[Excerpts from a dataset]
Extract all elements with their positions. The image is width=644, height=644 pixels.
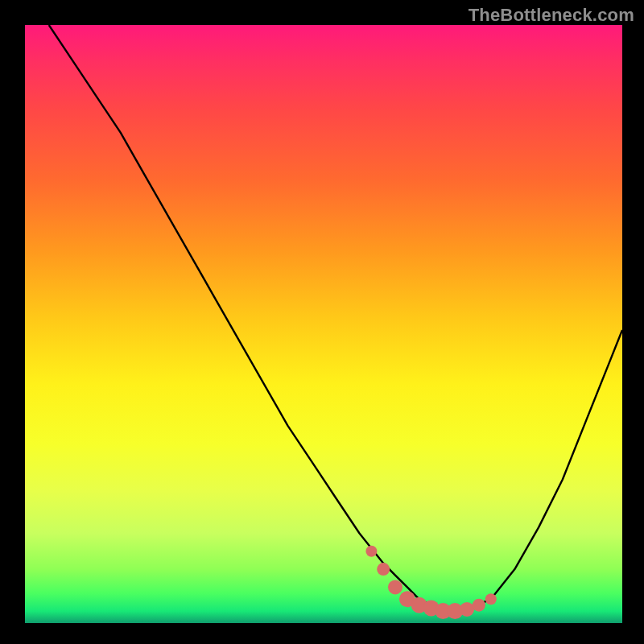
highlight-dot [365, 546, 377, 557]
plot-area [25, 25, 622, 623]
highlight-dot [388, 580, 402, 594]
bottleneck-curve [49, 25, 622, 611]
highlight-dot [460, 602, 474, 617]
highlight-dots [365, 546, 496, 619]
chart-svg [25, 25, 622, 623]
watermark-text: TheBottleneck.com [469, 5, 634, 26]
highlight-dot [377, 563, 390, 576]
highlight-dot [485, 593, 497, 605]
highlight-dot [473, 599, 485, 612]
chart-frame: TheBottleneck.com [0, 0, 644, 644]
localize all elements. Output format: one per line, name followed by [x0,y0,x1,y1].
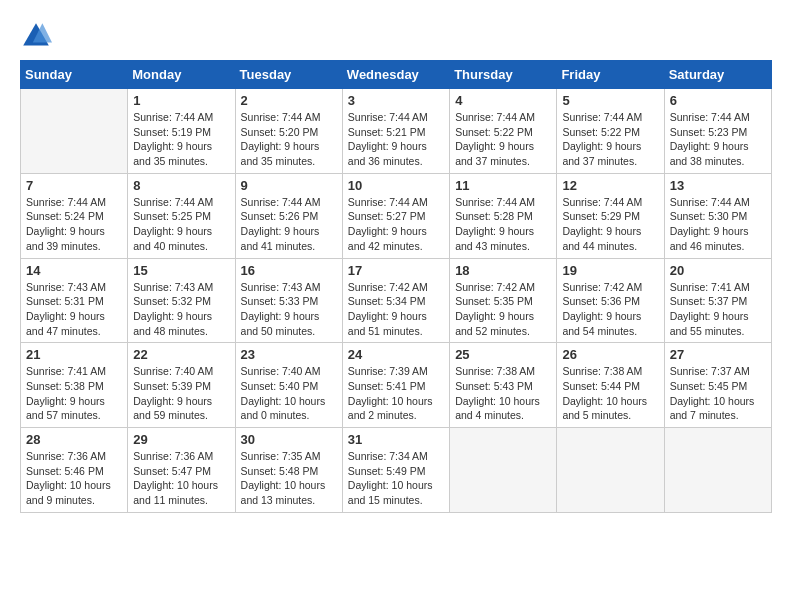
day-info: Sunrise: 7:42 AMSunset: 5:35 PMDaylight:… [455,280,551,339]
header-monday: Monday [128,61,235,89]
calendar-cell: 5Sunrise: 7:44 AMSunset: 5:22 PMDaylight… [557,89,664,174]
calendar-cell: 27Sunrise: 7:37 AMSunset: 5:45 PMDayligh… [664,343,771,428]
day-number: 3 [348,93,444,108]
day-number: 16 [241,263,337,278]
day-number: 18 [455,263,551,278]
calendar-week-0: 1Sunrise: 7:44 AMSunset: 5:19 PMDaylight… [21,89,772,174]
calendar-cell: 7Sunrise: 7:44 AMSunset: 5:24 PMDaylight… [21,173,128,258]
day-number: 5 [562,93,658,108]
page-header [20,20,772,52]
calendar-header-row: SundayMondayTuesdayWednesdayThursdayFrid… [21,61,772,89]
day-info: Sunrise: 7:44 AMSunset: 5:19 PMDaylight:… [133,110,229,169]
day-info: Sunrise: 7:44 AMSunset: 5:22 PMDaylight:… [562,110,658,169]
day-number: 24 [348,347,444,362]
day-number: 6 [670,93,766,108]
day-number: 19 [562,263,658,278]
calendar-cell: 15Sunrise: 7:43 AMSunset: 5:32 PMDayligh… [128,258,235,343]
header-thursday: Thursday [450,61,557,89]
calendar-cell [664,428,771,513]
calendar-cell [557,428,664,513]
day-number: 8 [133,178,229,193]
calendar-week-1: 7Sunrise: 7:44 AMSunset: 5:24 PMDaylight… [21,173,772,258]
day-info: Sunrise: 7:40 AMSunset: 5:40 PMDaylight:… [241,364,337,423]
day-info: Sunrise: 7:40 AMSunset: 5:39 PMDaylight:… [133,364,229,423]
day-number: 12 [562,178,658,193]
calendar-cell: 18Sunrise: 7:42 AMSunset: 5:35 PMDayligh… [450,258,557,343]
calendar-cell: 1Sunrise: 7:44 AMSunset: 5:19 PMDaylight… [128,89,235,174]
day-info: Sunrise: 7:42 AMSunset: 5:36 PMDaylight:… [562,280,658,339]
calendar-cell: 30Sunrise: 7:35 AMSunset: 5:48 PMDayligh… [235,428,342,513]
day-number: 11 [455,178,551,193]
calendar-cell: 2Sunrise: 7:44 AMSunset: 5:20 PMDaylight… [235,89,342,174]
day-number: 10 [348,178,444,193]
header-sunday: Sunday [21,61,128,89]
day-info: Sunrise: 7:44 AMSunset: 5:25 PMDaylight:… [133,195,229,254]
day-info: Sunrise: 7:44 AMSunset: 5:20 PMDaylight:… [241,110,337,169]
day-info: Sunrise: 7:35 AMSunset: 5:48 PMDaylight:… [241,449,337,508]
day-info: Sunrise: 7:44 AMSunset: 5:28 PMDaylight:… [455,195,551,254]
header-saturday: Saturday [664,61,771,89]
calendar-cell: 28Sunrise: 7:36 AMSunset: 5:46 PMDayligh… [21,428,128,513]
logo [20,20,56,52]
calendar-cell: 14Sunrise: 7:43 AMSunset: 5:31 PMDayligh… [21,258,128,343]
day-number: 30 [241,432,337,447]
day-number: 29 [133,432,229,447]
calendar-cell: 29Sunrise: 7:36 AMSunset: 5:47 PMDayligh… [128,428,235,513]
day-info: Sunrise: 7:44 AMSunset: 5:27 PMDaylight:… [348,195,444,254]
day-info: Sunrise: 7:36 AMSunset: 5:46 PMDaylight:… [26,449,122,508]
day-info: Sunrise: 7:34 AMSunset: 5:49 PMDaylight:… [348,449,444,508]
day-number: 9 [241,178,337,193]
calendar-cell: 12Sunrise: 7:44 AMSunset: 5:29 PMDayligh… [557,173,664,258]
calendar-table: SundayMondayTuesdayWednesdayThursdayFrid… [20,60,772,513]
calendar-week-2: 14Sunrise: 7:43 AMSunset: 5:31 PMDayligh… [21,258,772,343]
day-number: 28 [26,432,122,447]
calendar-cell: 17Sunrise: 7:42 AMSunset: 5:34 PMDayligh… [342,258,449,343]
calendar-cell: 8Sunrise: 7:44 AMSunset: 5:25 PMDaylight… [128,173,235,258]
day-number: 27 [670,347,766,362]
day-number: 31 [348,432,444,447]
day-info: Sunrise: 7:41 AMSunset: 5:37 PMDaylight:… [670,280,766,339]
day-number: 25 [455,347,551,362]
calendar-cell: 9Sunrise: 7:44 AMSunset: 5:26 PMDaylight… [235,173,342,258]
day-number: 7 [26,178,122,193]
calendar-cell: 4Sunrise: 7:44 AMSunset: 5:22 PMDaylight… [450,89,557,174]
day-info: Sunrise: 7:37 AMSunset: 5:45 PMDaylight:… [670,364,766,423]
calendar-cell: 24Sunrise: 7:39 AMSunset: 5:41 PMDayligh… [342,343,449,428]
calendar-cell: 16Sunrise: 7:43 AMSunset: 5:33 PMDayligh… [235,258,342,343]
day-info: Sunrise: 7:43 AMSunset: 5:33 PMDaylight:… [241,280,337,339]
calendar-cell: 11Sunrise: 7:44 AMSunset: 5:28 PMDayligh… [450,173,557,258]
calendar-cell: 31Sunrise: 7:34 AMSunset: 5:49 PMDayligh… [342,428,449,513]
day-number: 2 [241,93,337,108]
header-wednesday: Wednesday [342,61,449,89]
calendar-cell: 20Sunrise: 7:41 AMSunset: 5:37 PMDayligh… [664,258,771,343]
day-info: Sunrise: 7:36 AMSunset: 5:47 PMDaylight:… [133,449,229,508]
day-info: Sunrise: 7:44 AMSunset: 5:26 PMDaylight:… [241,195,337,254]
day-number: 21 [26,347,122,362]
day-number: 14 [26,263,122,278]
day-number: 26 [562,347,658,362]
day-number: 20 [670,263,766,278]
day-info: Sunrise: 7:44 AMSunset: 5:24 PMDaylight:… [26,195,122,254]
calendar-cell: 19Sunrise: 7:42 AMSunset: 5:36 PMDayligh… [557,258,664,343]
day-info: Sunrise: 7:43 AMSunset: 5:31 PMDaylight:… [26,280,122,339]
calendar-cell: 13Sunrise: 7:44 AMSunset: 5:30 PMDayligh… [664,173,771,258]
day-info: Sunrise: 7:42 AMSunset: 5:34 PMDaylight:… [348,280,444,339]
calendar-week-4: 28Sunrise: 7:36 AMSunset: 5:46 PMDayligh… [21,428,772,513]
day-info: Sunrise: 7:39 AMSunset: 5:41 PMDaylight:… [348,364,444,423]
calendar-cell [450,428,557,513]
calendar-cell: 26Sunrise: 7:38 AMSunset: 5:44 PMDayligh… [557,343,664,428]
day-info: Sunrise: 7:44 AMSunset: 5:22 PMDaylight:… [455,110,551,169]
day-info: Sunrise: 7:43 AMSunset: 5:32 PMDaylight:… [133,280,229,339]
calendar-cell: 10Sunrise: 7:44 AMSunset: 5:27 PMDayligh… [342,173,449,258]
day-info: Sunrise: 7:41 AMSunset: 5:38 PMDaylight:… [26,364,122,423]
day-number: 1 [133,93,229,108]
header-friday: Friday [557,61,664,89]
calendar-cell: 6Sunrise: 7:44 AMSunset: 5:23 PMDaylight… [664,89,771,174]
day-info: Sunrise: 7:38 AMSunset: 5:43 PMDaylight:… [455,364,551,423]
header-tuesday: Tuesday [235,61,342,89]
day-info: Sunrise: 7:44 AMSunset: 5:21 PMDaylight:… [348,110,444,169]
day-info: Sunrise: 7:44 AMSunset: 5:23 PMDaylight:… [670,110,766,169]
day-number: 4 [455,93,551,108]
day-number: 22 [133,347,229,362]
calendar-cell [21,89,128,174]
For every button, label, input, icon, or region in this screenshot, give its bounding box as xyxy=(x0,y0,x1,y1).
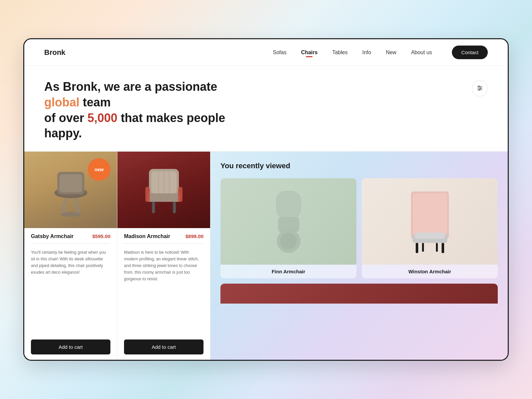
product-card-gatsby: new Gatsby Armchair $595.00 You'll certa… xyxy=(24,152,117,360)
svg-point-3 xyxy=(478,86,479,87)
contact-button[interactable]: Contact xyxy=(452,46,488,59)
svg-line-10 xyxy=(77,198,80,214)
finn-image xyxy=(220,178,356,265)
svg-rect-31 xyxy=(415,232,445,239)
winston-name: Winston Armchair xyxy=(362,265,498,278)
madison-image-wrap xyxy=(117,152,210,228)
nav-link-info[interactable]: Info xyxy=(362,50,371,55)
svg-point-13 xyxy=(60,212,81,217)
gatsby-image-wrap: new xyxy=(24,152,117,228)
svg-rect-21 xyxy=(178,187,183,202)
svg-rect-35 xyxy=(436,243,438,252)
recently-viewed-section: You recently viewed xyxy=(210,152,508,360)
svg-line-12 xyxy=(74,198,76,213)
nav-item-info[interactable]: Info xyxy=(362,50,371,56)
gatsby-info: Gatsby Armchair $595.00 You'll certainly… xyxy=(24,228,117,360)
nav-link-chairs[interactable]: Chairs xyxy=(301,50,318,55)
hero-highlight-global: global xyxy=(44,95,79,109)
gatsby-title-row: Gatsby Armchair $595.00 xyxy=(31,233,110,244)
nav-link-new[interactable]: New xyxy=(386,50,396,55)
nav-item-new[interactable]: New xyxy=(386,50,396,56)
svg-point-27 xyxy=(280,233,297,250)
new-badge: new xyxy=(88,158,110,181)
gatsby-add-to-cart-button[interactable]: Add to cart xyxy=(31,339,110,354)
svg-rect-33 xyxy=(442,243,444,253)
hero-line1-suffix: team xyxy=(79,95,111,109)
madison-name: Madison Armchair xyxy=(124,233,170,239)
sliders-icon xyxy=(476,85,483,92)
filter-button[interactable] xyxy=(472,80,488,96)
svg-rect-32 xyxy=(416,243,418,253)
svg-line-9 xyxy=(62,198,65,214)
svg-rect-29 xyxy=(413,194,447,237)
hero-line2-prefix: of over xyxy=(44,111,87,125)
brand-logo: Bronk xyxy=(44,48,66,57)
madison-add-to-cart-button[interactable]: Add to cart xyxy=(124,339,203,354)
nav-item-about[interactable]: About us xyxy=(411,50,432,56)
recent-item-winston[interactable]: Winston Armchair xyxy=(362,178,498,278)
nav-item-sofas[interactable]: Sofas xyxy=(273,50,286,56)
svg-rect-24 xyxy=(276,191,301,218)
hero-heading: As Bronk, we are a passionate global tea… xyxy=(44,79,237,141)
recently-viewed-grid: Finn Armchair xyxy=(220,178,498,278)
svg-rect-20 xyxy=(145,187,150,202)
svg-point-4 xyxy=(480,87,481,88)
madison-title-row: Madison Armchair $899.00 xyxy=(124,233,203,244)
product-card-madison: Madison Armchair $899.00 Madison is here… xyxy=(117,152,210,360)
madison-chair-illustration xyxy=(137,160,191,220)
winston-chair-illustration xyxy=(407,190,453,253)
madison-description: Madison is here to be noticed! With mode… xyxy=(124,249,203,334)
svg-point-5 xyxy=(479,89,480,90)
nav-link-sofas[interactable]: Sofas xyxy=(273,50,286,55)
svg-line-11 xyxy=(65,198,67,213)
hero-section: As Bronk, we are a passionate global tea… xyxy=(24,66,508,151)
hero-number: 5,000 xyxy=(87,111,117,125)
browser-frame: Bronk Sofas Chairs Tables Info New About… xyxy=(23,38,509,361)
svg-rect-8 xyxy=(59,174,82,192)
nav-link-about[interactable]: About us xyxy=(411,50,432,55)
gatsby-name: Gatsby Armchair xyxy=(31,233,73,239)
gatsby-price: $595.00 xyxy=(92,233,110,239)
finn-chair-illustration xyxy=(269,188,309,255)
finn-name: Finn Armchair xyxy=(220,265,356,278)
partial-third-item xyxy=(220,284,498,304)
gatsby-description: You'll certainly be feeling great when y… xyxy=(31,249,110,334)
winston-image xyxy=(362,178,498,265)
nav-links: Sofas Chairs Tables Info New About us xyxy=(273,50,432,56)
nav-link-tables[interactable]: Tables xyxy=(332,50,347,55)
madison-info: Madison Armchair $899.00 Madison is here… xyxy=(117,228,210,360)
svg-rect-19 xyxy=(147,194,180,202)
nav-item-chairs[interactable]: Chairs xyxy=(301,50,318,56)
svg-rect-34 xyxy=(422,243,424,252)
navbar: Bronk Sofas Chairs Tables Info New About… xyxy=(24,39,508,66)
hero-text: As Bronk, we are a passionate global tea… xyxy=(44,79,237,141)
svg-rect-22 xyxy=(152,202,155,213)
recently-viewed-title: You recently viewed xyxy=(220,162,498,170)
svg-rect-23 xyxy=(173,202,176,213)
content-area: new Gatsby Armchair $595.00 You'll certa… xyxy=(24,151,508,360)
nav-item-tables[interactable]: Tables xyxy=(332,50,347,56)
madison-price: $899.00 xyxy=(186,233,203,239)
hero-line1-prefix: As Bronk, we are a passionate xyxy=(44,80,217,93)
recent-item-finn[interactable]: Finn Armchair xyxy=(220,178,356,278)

▸ **WHAT TO PRODUCE**:
Using the entries above, tally how many lines have the word "TheBottleneck" in them; write the number and nothing more.

▸ **SOLUTION TO THIS TASK**:
2